• Dataset excerpts:

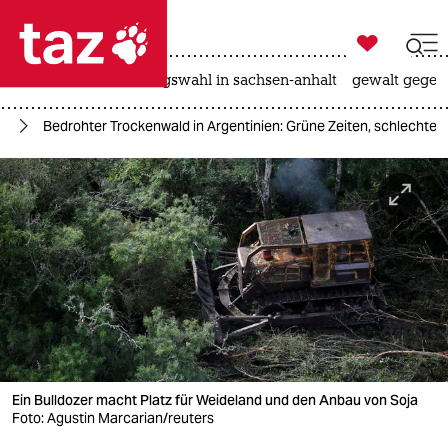

taz zahl ich
hitze
surfen
landtagswahl in sachsen-anhalt
gewalt gegen

taz zahl ich
ka
Bedrohter Trockenwald in Argentinien: Grüne Zeiten, schlechte Z
taz zahl ich
themen
politik
öko
gesellschaft
kultur
Ein Bulldozer macht Platz für Weideland und den Anbau von Soja
sport
Foto: Agustin Marcarian/reuters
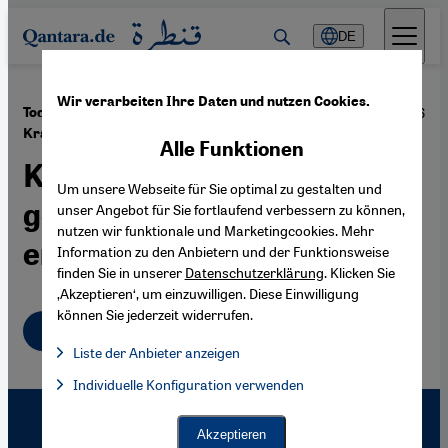
Direkt zum Inhalt springen
DE
Wir verarbeiten Ihre Daten und nutzen Cookies.
·
19.12.2006
Todesurteil gegen fünf bulgarische
Krankenschwestern
Alle Funktionen
Klare Worte und Aktionen
Um unsere Webseite für Sie optimal zu gestalten und
gegenüber Libyen
unser Angebot für Sie fortlaufend verbessern zu können,
nutzen wir funktionale und Marketingcookies. Mehr
erforderlich
Information zu den Anbietern und der Funktionsweise
finden Sie in unserer
Datenschutzerklärung
. Klicken Sie
‚Akzeptieren‘, um einzuwilligen. Diese Einwilligung
können Sie jederzeit widerrufen.
Deutsch
Liste der Anbieter anzeigen
Liste der Anbieter:
Individuelle Konfiguration verwenden
Facebook Embed / Facebook Connect
Facebook Embed / Facebook Connect, Google Maps Embed, Go
Google Tag Manager
Twitter Embed
Akzeptieren
Instagram Embed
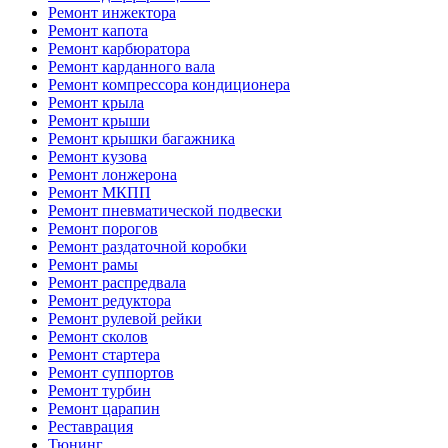
Ремонт инжектора
Ремонт капота
Ремонт карбюратора
Ремонт карданного вала
Ремонт компрессора кондиционера
Ремонт крыла
Ремонт крыши
Ремонт крышки багажника
Ремонт кузова
Ремонт лонжерона
Ремонт МКПП
Ремонт пневматической подвески
Ремонт порогов
Ремонт раздаточной коробки
Ремонт рамы
Ремонт распредвала
Ремонт редуктора
Ремонт рулевой рейки
Ремонт сколов
Ремонт стартера
Ремонт суппортов
Ремонт турбин
Ремонт царапин
Реставрация
Тюнинг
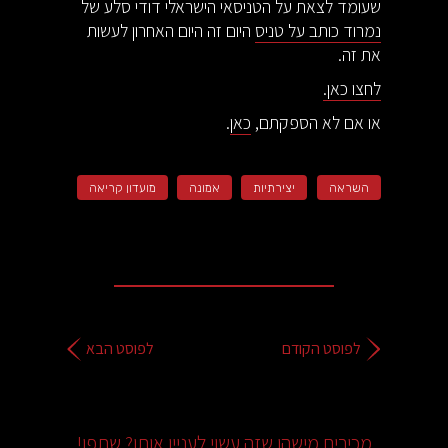
שעומד לצאת על הטניסאי הישראלי דודי סלע של
נמרוד כותב על טניס
היום זה היום האחרון לעשות
את זה.
לחצו כאן.
או אם לא הספקתם,
כאן
.
השראה
יצירתיות
אמונה
מועדון קריאה
לפוסט הקודם
לפוסט הבא
מכירים מישהו שזה עשוי לעניין אותו? שתפו!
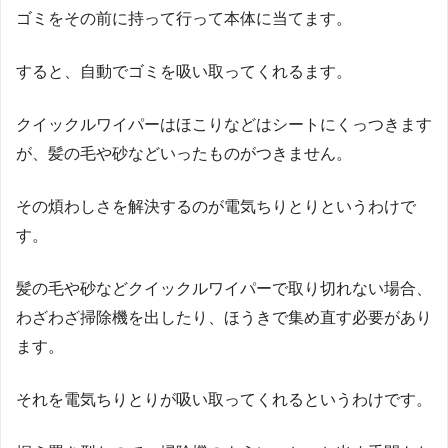
ゴミをその前に持って行って本体に当てます。
すると、自動でゴミを吸い取ってくれるます。
クイックルワイパーはほこりなどはシートにくっつきます
が、髪の毛や砂などいったものがつきません。
その煩わしさを解決するのが電気ちりとりというわけで
す。
髪の毛や砂などクイックルワイパーで取り切れない場合、
わざわざ掃除機を出したり、ほうきで集め直す必要があり
ます。
それを電気ちりとりが吸い取ってくれるというわけです。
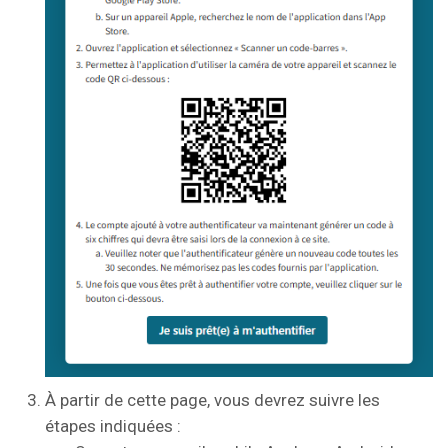
À partir de cette page, vous devrez suivre les
étapes indiquées :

• What the exercise asks: Scan the listing above. Gather each line that contains the word "Google".

• Response:
Facebook Embed / Facebook Connect, Google Maps Embed, Go
Google Tag Manager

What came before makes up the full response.